#### [PROBLEM REQUIREMENTS]
Your copy should match the records exactly, except that it contains no pictures.

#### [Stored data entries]
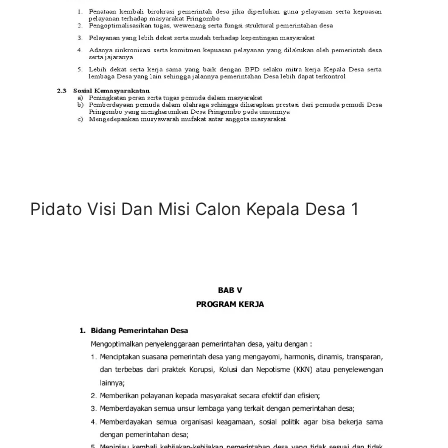
Pidato Visi Dan Misi Calon Kepala Desa 1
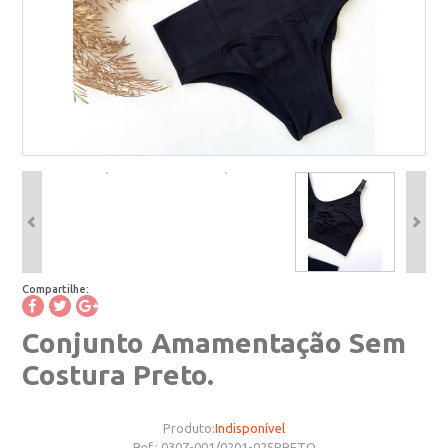
Compartilhe:
Conjunto Amamentação Sem
Costura Preto.
Produto:
Indisponível
Ref.:
0307-001/0201-025PRETO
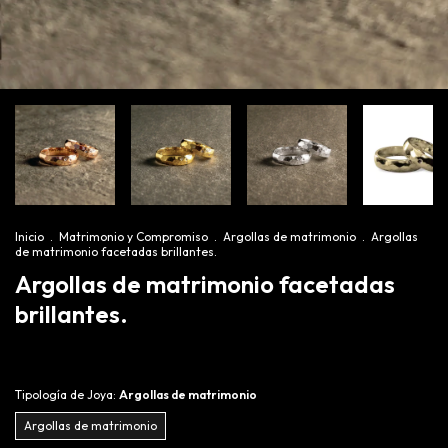
Inicio
.
Matrimonio y Compromiso
.
Argollas de matrimonio
.
Argollas
de matrimonio facetadas brillantes.
Argollas de matrimonio facetadas
brillantes.
Tipología de Joya:
Argollas de matrimonio
Argollas de matrimonio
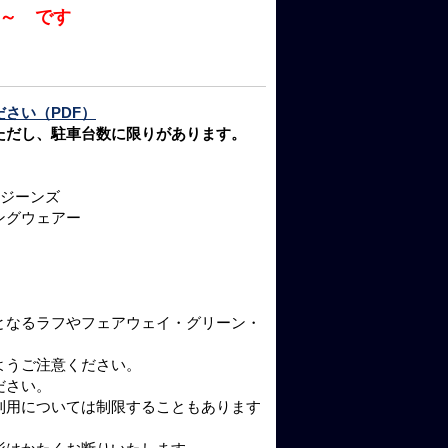
５～ です
さい（PDF）
ただし、駐車台数に限りがあります。
ジーンズ
ングウェアー
となるラフやフェアウェイ・グリーン・
ようご注意ください。
ださい。
利用については制限することもあります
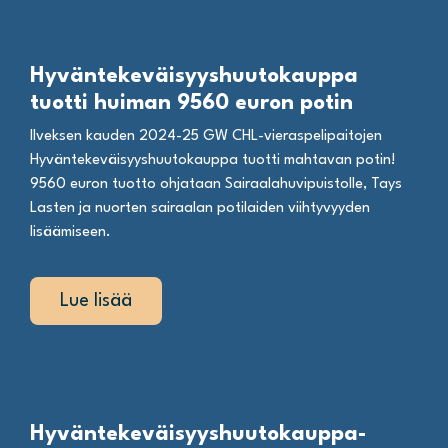
Hyväntekeväisyyshuutokauppa
tuotti huiman 9560 euron potin
Ilveksen kauden 2024-25 GW CHL-vieraspelipaitojen
Hyväntekeväisyyshuutokauppa tuotti mahtavan potin!
9560 euron tuotto ohjataan Sairaalahuvipuistolle, Tays
Lasten ja nuorten sairaalan potilaiden viihtyvyyden
lisäämiseen.
Lue lisää
Hyväntekeväisyyshuutokauppa-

#### [RESULT OF THIS EXERCISE]
Pidato Visi Dan Misi Calon Kepala Desa 1
Compartilhe:
Conjunto Amamentação Sem
Costura Preto.
Produto:
Indisponível
Ref.:
0307-001/0201-025PRETO
Inicio
.
Matrimonio y Compromiso
.
Argollas de matrimonio
.
Argollas
de matrimonio facetadas brillantes.
Argollas de matrimonio facetadas
brillantes.
Tipología de Joya:
Argollas de matrimonio
Argollas de matrimonio
５～ です
さい（PDF）
ただし、駐車台数に限りがあります。
ジーンズ
ングウェアー
となるラフやフェアウェイ・グリーン・
ようご注意ください。
ださい。
利用については制限することもあります
Hyväntekeväisyyshuutokauppa
tuotti huiman 9560 euron potin
Ilveksen kauden 2024-25 GW CHL-vieraspelipaitojen
Hyväntekeväisyyshuutokauppa tuotti mahtavan potin!
9560 euron tuotto ohjataan Sairaalahuvipuistolle, Tays
Lasten ja nuorten sairaalan potilaiden viihtyvyyden
lisäämiseen.
Lue lisää
Hyväntekeväisyyshuutokauppa-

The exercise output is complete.